Start of Block
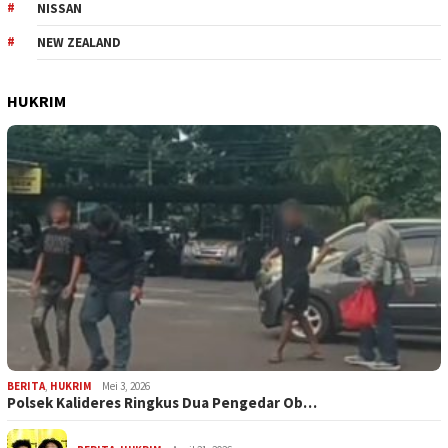
NISSAN
NEW ZEALAND
HUKRIM
BERITA
,
HUKRIM
Mei 3, 2026
Polsek Kalideres Ringkus Dua Pengedar Ob…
End of Block
◆ **The task**
Would you repeat the entries exactly, but with no pictures?

◆ **Solution**
NISSAN
NEW ZEALAND
HUKRIM
BERITA
,
HUKRIM
Mei 3, 2026
Polsek Kalideres Ringkus Dua Pengedar Ob…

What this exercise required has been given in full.